Familles : quand la communication remplace le courage politique

Julien Miro c'est quoi la famille - Photo - Screen shot clip COM' Castelnau-le-Lez
Julien Miro c'est quoi la famille - Photo - Screen shot clip COM' Castelnau-le-Lez

[TRIBUNE] Le 15 mai dernier se tenait la Journée internationale des familles. Comme chaque année, cette date n’a pas vocation à alimenter un simple calendrier de communication. Elle existe pour débattre et affronter des réalités sociales urgentes et pousser les responsables publics à interroger les politiques qu’ils mènent.

Le thème retenu en 2026 est « Familles, inégalités et bien-être des enfants », ne laissait guère place à l’ambiguïté.
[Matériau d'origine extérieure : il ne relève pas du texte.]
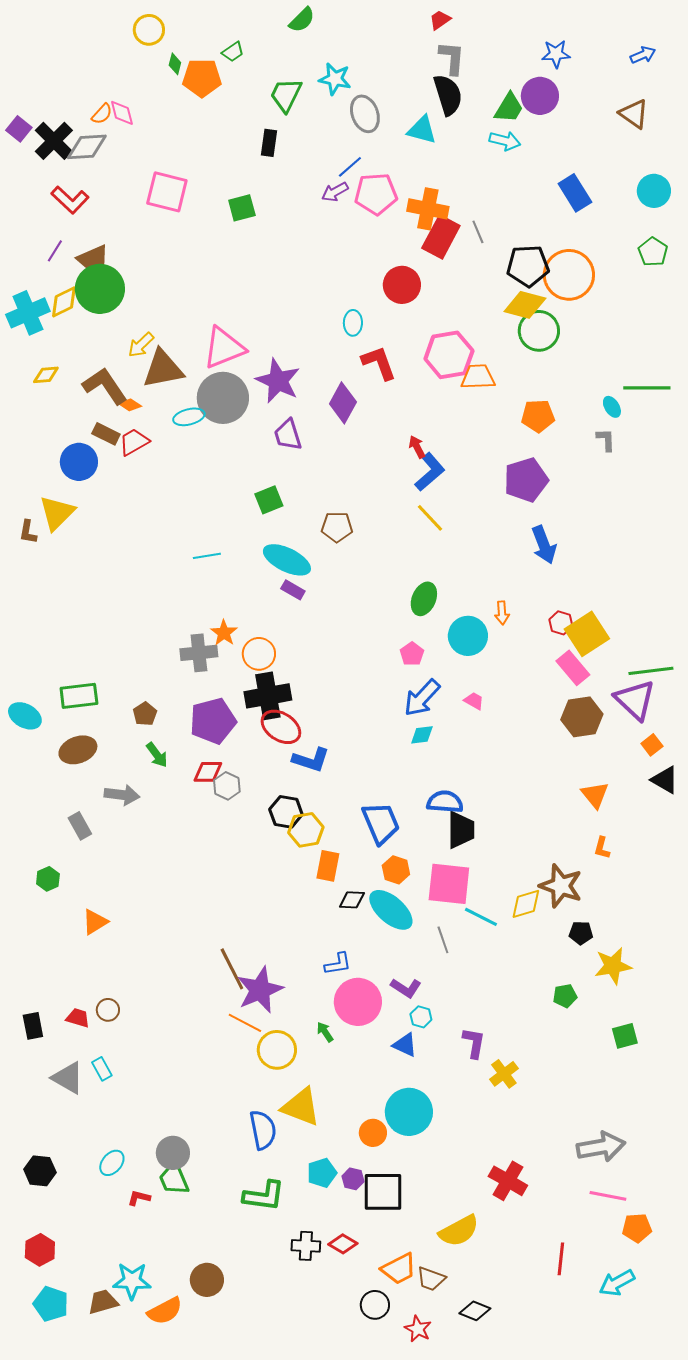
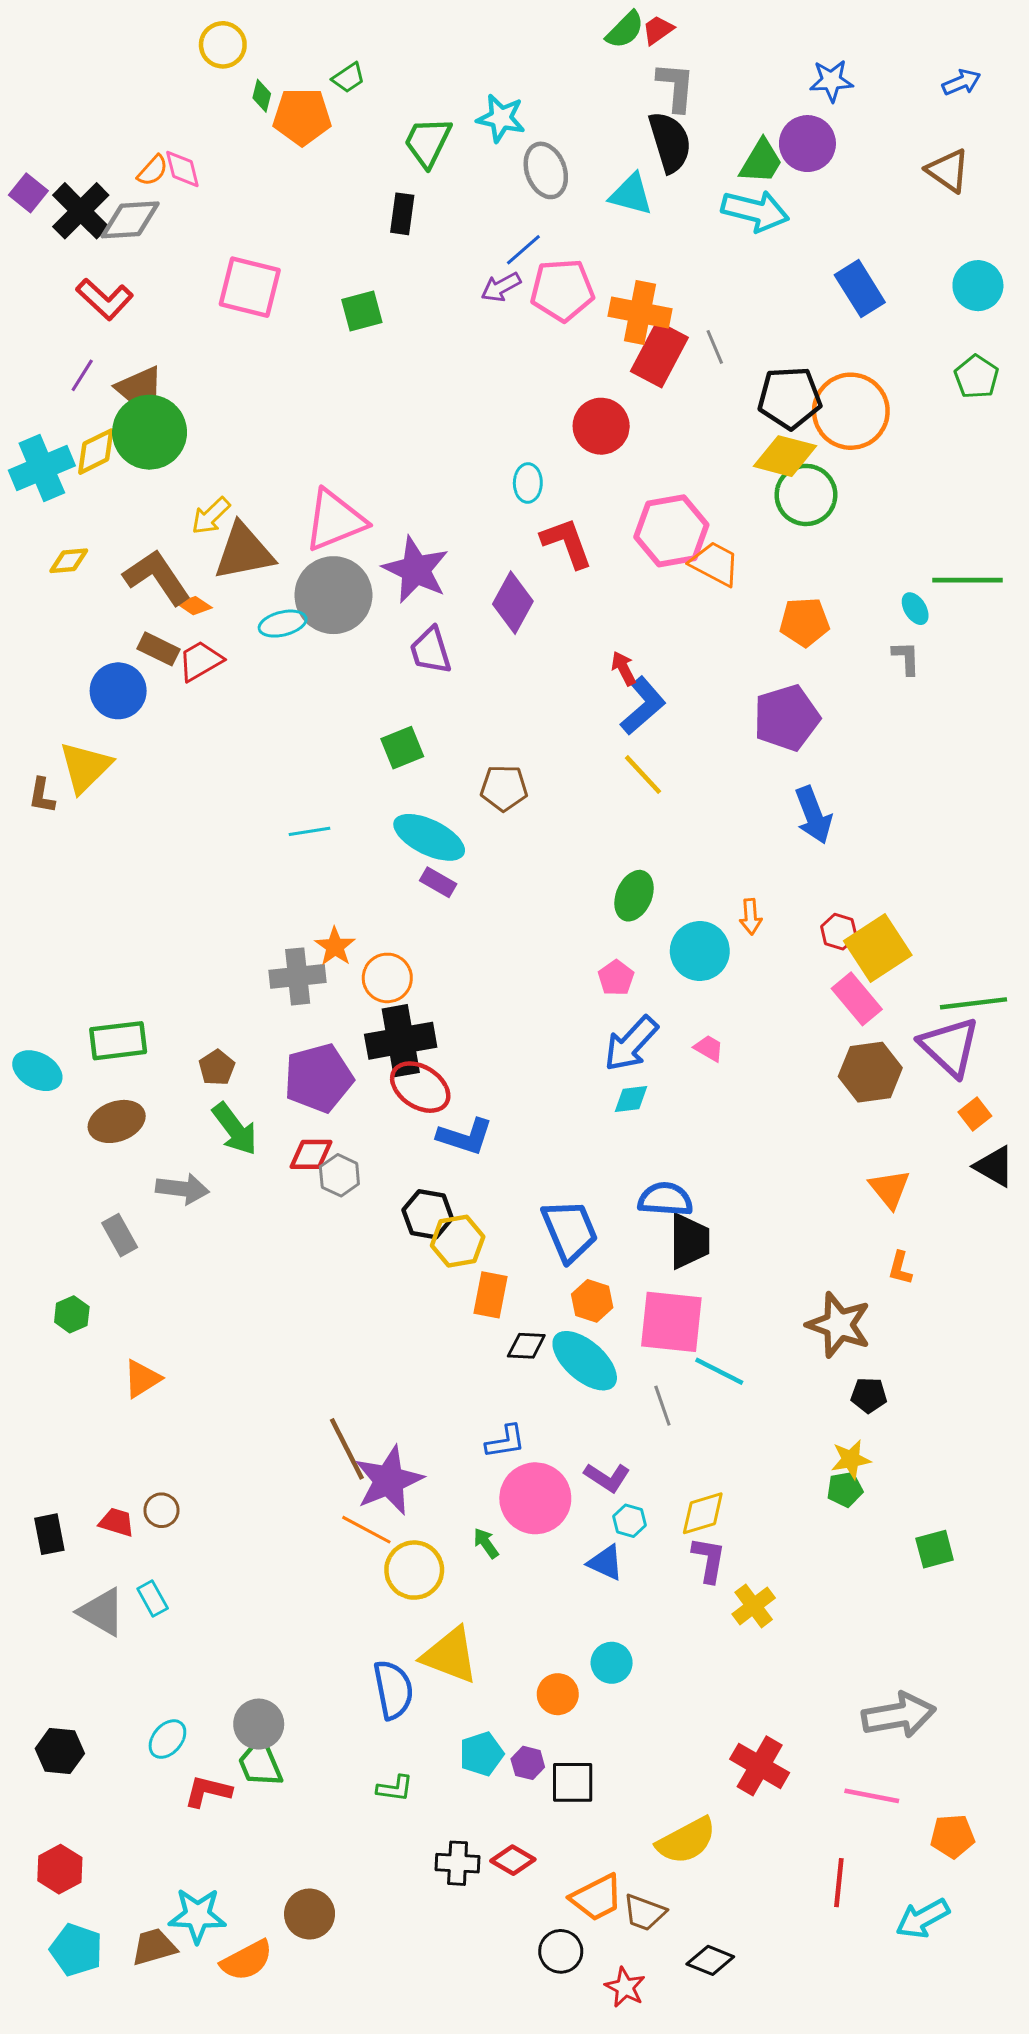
green semicircle: (302, 20) -> (625, 30), moved
cyan arrow: (505, 141) -> (755, 211), size x1.4
orange trapezoid: (478, 377) -> (715, 564), turned 30
green arrow: (157, 755) -> (235, 1129), size x1.4
yellow diamond: (526, 904) -> (703, 1513), moved
yellow star: (613, 966) -> (851, 1459), moved, size x0.7
cyan circle: (409, 1112) -> (612, 1663), size x0.6
black square: (383, 1192) -> (573, 1782), size x0.7
green L-shape: (264, 1196) -> (395, 1788), size x0.6
pink line: (608, 1196) -> (872, 1796), moved
red L-shape: (139, 1198) -> (208, 1791), size x1.4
Il rappelait une évidence : les inégalités sociales façonnent désormais profondément les conditions de vie des familles et l’avenir des enfants.

À Castelnau-le-Lez, le maire Julien Miro semble être vraiment passé à côté de cette dimension politique et sociale. Son intervention publique s’est limitée à l’animation d’un micro-trottoir composé de témoignages convenus et d’opinions individuelles, réduisant un sujet aussi grave à une séquence de communication consensuelle et sans profondeur.

Collectivité locale où est ta responsabilité ?

Parler des familles, ce n’est pas collectionner des anecdotes attendrissantes. La responsabilité, c’est regarder en face des difficultés de plus en plus lourdes pour une partie de la population. Des parents qui renoncent aux activités sportives ou culturelles pour leurs enfants ; des familles monoparentales épuisées ; des difficultés d’accès aux modes de garde ; des logements devenus trop petits ou inaccessibles ; des enfants dont les conditions de vie dépendent toujours davantage du niveau de revenu des parents.

Derrière le mot « famille », il y a une réalité sociale qui se durcit. La communication choisie par Julien Miro évite soigneusement cette question de fond. Elle transforme une exigence de décisions politiques en objet neutre et dépolitisé. Une manière de contourner le débat sur les politiques publiques réellement menées localement et sur leurs conséquences concrètes pour les habitant·es.

Car le volet social demeure largement absent du projet porté par la majorité municipale, qui risque de faire comme le bilan national porté par Renaissance et Emmanuel Macron qui a contribué à accentuer les fractures sociales, fragiliser les services publics et accroître la pression économique qui pèse sur de nombreuses familles populaires et classes moyennes.

De vrais choix politiques existent

Encadrer les loyers et développer massivement le logement social afin que chaque famille puisse accéder à un logement digne et adapté à ses besoins.

Rendre progressivement la cantine gratuite et garantir à tous les enfants des repas sains, équilibrés et de qualité.
Mettre en place un véritable chèque sport et culture pour permettre aux jeunes d’accéder aux activités sportives, artistiques et culturelles, indépendamment des revenus des parents.

Renforcer l’aide aux devoirs gratuite pour lutter contre les inégalités scolaires qui se creusent dès le plus jeune âge.
Créer davantage de places en crèche et améliorer les conditions d’accueil des jeunes enfants en augmentant les effectifs de professionnel·les de la petite enfance.

Parce qu’une politique familiale ne se résume pas à une opération de communication. Elle se mesure à la capacité d’une ville à réduire les inégalités et à protéger concrètement les enfants et leurs parents.